Weston  learns the ropes from Sara

From Sara at Magpie Ranch, home of Bunchgrass Beef

Monday, April 7, 2014


Yup, we recently celebrated the big 35. When you get married on St. Patrick's day, it's easy to remember your anniversary and it seems like everyone is celebrating with you! We had a wonderful few days, working - of course, but also eating yummy meals, relaxing, sipping champagne and playing music on the deck.
Hors d’oeuvre for two 

Before dinner, we hiked up Spring Gulch to the Rye Bench hoping to spot six heifers AWOL on the neighbor's. We didn't find any sign of them, but I enjoyed the bright green lomatium in full bloom and the delicate pink phlox springing up in the midst of plump patches of prickly pear. 
Packing salt on our anniversary

Mike gets wayward heifers through rims 
Next day we rode and packed salt, checking on the yearlings we turned out last month after weaning. In the afternoon, we drove up Horse Creek looking for the heifers. This time we hit the jackpot and found them a short distance up from the mouth of the creek.

I thought it looked too steep and rimmy, but Mike said if he could get across the creek, he thought he could trail them up the ridge and home. His creek crossing skills are impressive and I watched him balance on a fallen tree and make his way to the other side, slow and catty.

Gabe adjusts while Wes holds the reins

After our anniversary, Gabe and Cammie helped us gather and trail the cow herd down from Pumpkin Creek. We had great weather and everything went pretty smoothly. Cammie and I rode up to the cabin and the guys rode back and trailed, while Cammie and I brought the truck down with the boys.

Gabe, Cammie and boys head for the fishing hole

We even made it home in time to do some fishing and goofing off before devouring a delicious ham dinner cooked in the dutch oven. The long days are sure nice after the early dark of winter.
Concentration might catch a fish

Mike has started another fence project.
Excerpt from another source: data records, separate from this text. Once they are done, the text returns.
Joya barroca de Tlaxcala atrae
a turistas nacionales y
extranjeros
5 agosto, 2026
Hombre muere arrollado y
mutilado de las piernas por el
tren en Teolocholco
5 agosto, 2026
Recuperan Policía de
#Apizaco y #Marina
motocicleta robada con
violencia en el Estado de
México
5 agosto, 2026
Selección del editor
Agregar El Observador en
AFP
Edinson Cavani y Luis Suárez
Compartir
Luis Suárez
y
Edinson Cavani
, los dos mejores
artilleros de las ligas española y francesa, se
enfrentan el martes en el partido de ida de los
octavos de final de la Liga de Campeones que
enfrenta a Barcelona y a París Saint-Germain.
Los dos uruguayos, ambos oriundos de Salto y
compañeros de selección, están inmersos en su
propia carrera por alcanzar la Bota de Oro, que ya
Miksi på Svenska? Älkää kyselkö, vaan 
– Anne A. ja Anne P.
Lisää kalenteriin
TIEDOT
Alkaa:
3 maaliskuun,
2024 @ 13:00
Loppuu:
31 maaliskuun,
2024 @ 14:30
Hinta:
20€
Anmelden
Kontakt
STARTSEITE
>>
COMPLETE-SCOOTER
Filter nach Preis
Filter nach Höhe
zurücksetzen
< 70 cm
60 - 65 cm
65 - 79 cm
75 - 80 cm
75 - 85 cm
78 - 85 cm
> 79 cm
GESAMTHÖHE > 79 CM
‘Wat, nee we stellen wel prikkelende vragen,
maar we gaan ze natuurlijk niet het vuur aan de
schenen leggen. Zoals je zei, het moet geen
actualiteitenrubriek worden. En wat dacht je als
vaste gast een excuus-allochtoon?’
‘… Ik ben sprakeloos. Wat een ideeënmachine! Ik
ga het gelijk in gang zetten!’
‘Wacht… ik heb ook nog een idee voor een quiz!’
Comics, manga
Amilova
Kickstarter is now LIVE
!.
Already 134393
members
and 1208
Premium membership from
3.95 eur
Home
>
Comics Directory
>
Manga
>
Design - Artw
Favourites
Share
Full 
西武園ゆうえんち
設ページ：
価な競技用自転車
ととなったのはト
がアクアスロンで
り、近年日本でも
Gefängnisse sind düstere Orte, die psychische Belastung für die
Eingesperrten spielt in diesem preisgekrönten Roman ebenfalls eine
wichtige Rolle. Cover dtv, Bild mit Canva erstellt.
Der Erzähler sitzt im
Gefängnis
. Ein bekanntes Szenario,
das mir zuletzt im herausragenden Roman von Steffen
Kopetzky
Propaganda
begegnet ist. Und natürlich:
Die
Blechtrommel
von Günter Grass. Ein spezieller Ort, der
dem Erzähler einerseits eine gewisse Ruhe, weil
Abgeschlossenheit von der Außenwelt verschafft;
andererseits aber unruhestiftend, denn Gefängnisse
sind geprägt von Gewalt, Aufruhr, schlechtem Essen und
Fencing, fencing, fencing, it never ends. But I'll be glad to have this new fence. It will enclose the area between the house and barn, including the bunkhouse, shop and other outbuildings, and tie in with the corrals.
Gabe and Mike fence planning at dusk

Is it deep enough for the post? 

In real cold winters, when the high creeks and springs freeze, the cattle come down off the benches to water at the river. And after drinking, they often loaf around between the house and barn, leaving their calling cards.

The new fence will create a little holding pasture that we can use for a few animals at a time, while keeping the herd a bit further from the house. We'll still see them when they come by, just not have them right outside the kitchen window!

Time with Grandpa 

I'm thankful to have a partner who likes the same things I do, family, meaningful work, wild places.

Every day challenges us to learn, to benefit from science, art, and husbandry in our labors. And perhaps most of all, to listen, to observe, to be mindful of what we use to live and what our actions result in.

I'm also thankful to have a partner who accepts me just the way I am. Swing and all.
A little sketching, a little swinging, a good way to celebrate.